Alimentação e emocional: tudo conta
Para manter uma boa produção de leite, é preciso cuidar da alimentação da mãe:
- Proteínas (ovo, frango, leguminosas)
- Frutas e verduras variadas
- Hidratação constante
- Gorduras saudáveis (abacate, azeite)
- Evitar estresse, culpa e exaustão
O estado emocional da mãe interfere diretamente na liberação de ocitocina — o hormônio do amor e da ejeção do leite. Quando acolhida e apoiada, a mulher amamenta com mais fluidez e confiança.
Hoje, quando olho para Luísa nos meus braços, penso: o leite pode ter chegado diferente. Mas o amor é o mesmo. E talvez mais profundo, porque agora carrega também a maturidade da jornada.

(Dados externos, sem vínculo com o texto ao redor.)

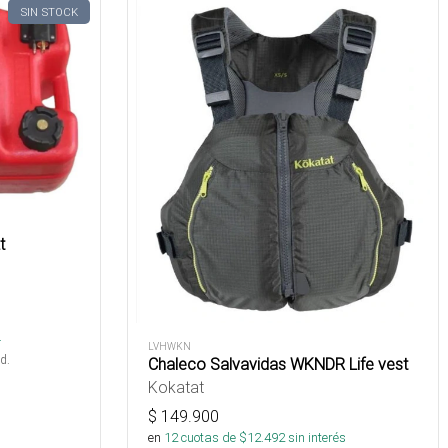
SIN STOCK
t
s
.
LVHWKN
d.
Chaleco Salvavidas WKNDR Life vest
Kokatat
$
149.900
en
12
cuotas de $
12.492
sin interés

Que cada mãe receba apoio. Que cada bebê receba leite — e com ele, afeto. Que a sociedade entenda que amamentar é construir saúde com as próprias mãos.
Nova lei no Distrito Federal valoriza doadoras de leite materno com isenção em concursos públicos
Fechando com chave de ouro, o Distrito Federal acaba de dar um passo importante no reconhecimento do papel das mulheres que doam leite materno. Em junho de 2025, foi sancionada a Lei nº 7.711/25, que garante isenção da taxa de inscrição em concursos públicos do GDF para mulheres que comprovarem doações regulares aos bancos de leite humano2.
O que diz a nova lei?
Para ter direito à isenção, a candidata deve:
- Ter feito pelo menos duas doações por mês, durante três meses consecutivos
- As doações devem ter ocorrido nos últimos três anos antes da inscrição no concurso
- A comprovação será detalhada nos editais dos concursos públicos do GDF
Essa medida é válida para todos os certames realizados pelo Governo do Distrito Federal, e representa uma forma de reconhecimento e incentivo à doação de leite humano — um ato que salva vidas, especialmente de bebês prematuros e com baixo peso.
Por que isso importa?
Segundo dados do Banco de Leite Humano do DF:
- Em 2024, 6.625 mulheres foram doadoras
- Em 2025, até maio, já são 2.613 doadoras
A expectativa é que a nova lei aumente esse número, estimulando mais mulheres a contribuírem com esse gesto de solidariedade. Como destaca a coordenadora das Políticas de Aleitamento Materno do DF, Mariane Curado, “é uma forma de valorizar quem doa. A mulher amamenta o próprio bebê e ainda consegue apoiar outros que precisam do leite materno”.
Essa iniciativa reforça que amamentar e doar leite humano são atos de cidadania e saúde pública. E quando o Estado reconhece esse esforço, ele fortalece não só os bancos de leite, mas também a rede de apoio às mães e aos bebês que mais precisam.